The 11th Hour – 11th Day – 11th Month
The 11th hour, the 11th day of the 11th month have a tender significance to our Great Country, Veterans and Citizenry. It was the end of World War I, supposedly the war to end of all wars. As can be seen, through this brief history of Veterans Day, it took Congress 8 years before officially recognizing Veterans following World War I in November 1918. Many States began paying tribute to Veterans immediately following WWI perhaps putting pressure on Congress to officially pass the beginning resolution of what was then known as a Legal Holiday, then Armistice Day, later to become Veterans Day. Veterans Day, as we know it today, began as a concurrent resolution (44 Stat. 1982) enacted by Congress on June 4, 1926 . However, at that time it was recognized only as a legal holiday not Armistice Day or Veterans Day. It was America 's official recognition of the end of World War I, the world's first modern global conflict.
The concurrent resolution (44 Stat. 1982) enacted by Congress on June 4, 1926 , with these words:
WHEREAS the 11th of November 1918, marked the cessation of the most destructive, sanguinary, and far reaching war in human annals and the resumption by the people of the United States of peaceful relations with other nations, which we hope may never again be served, and
WHEREAS it is fitting that the recurring anniversary of this date should be commemorated with thanksgiving and prayer and exercises designed to perpetuate peace through good will and mutual understanding between nations; and
WHEREAS the legislatures of twenty-seven of our States have already declared November 11 to be a legal holiday:
Therefore be it Resolved by the Senate (the House of Representatives concurring), That the President of the United States is requested to issue a proclamation calling upon the officials to display the flag of the United States on all Government buildings on November 11 and inviting the people of the United States to observe the day in schools and churches, or other suitable places, with appropriate ceremonies of friendly relations with all other peoples.
An Act (52 Stat. 351; 5 U.S. Code, Sec. 87a) approved on May 13, 1938 , made the 11th of November in each year a legal holiday. A day to be dedicated to the cause of world peace and to be hereafter celebrated and known as Armistice Day.
Armistice Day was primarily a day set aside to honor veterans of World War I, but in 1954, with the sacrifices of World War II and Korea still fresh in the nation's memory the 83rd Congress, at the urging of the veterans' service organizations, amended the Act of 1938. With the approval of this legislation (Public Law 380 on June 1, 1954), November 11th became a day to honor American veterans of all wars.
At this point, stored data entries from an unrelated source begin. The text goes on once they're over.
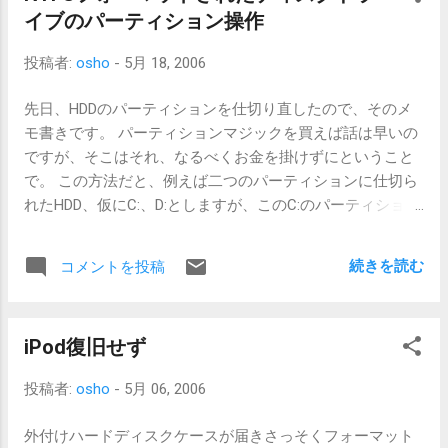
聞こえます。イコライザの設定してたっけかなぁ。地道に
イブのパーティション操作
調整する時間がないので気にしないことにしていますが、
ほんとに案外気になりませんね。そのうち慣れそうです。
投稿者:
osho
-
5月 18, 2006
私の耳なんてそんなレベルということでしょうか。これで
も中学時代は吹奏楽部だったのですけれどね。いささかシ
先日、HDDのパーティションを仕切り直したので、そのメ
ョックです。 デザインはぶっちゃけ第３世代が好みです。
モ書きです。 パーティションマジックを買えば話は早いの
タッチセンサーがたまに反応が悪くなったりしましたけれ
ですが、そこはそれ、なるべくお金を掛けずにということ
ど、好きでした。今度のはしっかり押さないといけないの
で。 この方法だと、例えば二つのパーティションに仕切ら
で力が要りますね。まだ慣れません。 そのうち慣れたら、
れたHDD、仮にC:、D:としますが、このC:のパーティション
また感想も変わるんですかね～
を広げることは出来ませんでした。後ろのD:を操作するこ
とは簡単でした。 必要な物は、CDブート可能なLinuxディ
続きを読む
コメントを投稿
ストリビューション「 KNOPPIX 」です。最新版はDVDブー
トになってしまっていますが。探せばCDブートの物も見つ
かります。 これにはqtpartedというパーティション操作ソ
iPod復旧せず
フトが付いています。日本語メニューになっていて、GUIで
操作できます。root shellからqtpartedと打って起動するだ
投稿者:
osho
-
5月 06, 2006
けです。 ただ、Bad sectorのあるHDDだとqtpartedでは出来
ません。qtpartedが内部で使用しているコマンドを直接入力
外付けハードディスクケースが届きさっそくフォーマット
して行うことになります。 今回対象となるHDDはNTFSフォ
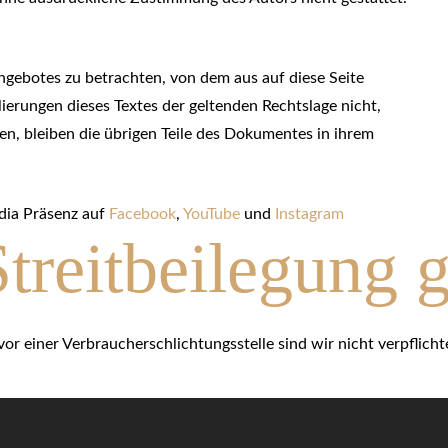
angebotes zu betrachten, von dem aus auf diese Seite
ierungen dieses Textes der geltenden Rechtslage nicht,
ten, bleiben die übrigen Teile des Dokumentes in ihrem
edia Präsenz auf
Facebook
,
YouTube
und
Instagram
Streitbeilegung
r einer Verbraucherschlichtungsstelle sind wir nicht verpflichte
On October 8th, 1954 , President Dwight D. Eisenhower issued the first Veterans Day Proclamation officially changing the name of the holiday from Armistice Day to Veterans Day.
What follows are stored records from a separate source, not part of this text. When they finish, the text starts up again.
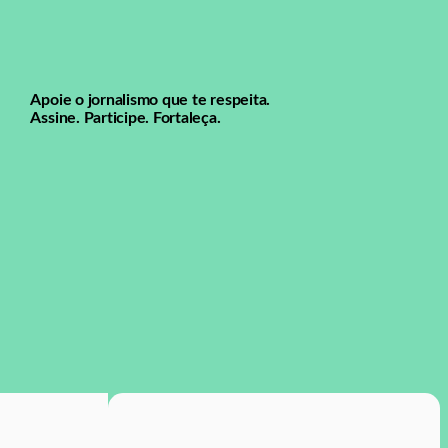
Apoie o jornalismo que te respeita.
Assine. Participe. Fortaleça.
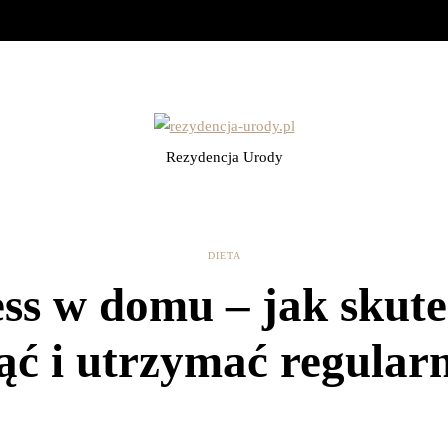
Rezydencja Urody
DIETA
ess w domu – jak skute
ąć i utrzymać regular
The Uniforms Holiday Bill (Public Law 90-363 (82 Stat. 250)) was signed on June 28, 1968, and was intended to ensure three-day weekends for Federal employees by celebrating four national holidays on Mondays. These holidays were Washington's Birthday, Memorial Day, Veteran's Day, and Columbus Day. It was thought that these extended weekends would encourage travel, recreational and cultural activities and stimulate greater industrial and commercial production. The first Veterans Day under the new law was observed with much confusion on October 25, 1971 .
It quickly became apparent that the commemoration of Veterans Day was a matter of historic and patriotic significance to a great number of our citizens. On September 20th, 1975, President Gerald R. Ford signed Public Law 94-97 (89 Stat. 479) which returned the annual observance of Veteran's Day to its original date of November 11th. The celebration of Veterans Day was returned to November 11th, beginning in 1978, and has remained there since.
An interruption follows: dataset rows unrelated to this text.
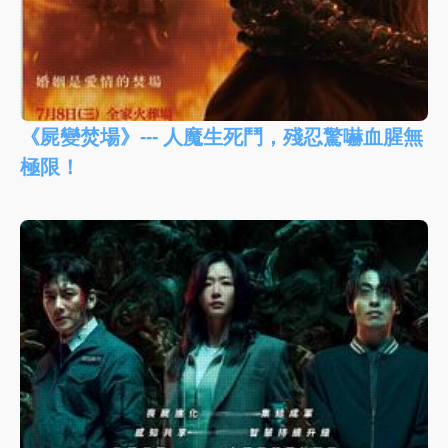
《屍變焚場》--- 人魔生死鬥，殘忍驚嚇血腥無
極限！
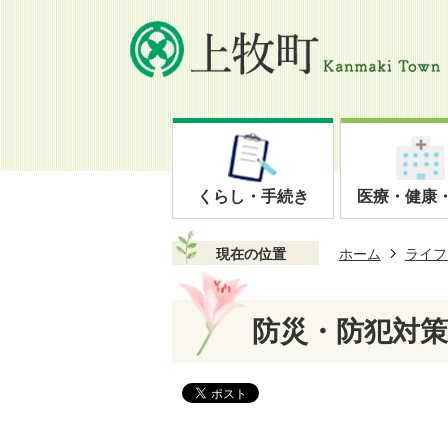
くらし・手続き
医療・健康
現在の位置
ホーム
ライフ
防災・防犯対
Perhaps the wisdom of The Uniforms Holiday Bill might be questioned today. Have the citizenry lost the intent of a three-day weekend for remembrance to look solely as time off paying little observance to the holiday at hand.
The observance of Veteran's Day helps preserve in the hearts and lives of all American citizens the spirit of patriotism, the love of country, and the willingness to serve and sacrifice for the common good. Its observance on November 11thestablished a valuable tradition of paying honor, dignity and appreciation to all of our Veterans and Nation, who gave so gallantly that our Great Nation might remain free.